A mattress is at the upper limit of the kind of discretionary purchase a young employed person might be able to afford without a loan.

At some point, someone (who was no doubt handsomely remunerated for this insight) realized that this person will never afford a car or a home. How about something that will feel like an indulgence without being gaudy? A mattress! Perfect. One thousand dollars and a decent night of sleep is about as extravagantly as any of the people down at the Co-Working Space fighting for freelance checks dare to dream.

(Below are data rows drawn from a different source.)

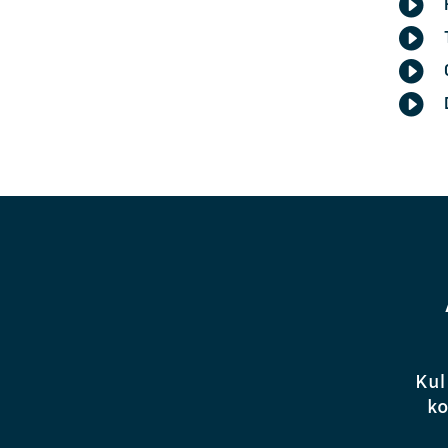




Kul
ko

The mattress is preternaturally suited to this kind of e-commerce. No car? No problem! We’ll bring it to you. It’s a product you’re never going to impulse-buy while out on a stroll in the nearest, coolest, most vibrant shopping neighborhood. It’s at the upper limit of the kind of discretionary purchase a young employed person might be able to afford without a loan (brands offer introductory products in the $500 to $1,000 range). And best of all, it’s easy to justify the purchase because everyone is exhausted all the time from the ten-hour days.

Aspirational purchases are still a thing, of course. We’ve just had to lower the bar a bit. Actually, quite a bit. Condos? Dior? Sports cars? A little place in the Keys? No, today’s younger workforce aspires to things like “maybe having health insurance, someday” or— if we’re really feeling naughty—a moderately priced replacement for the stained $99 twin bed that saw us through college.

Dare to dream! And dare to do it in the hedonistic comfort only CasperTM can deliver.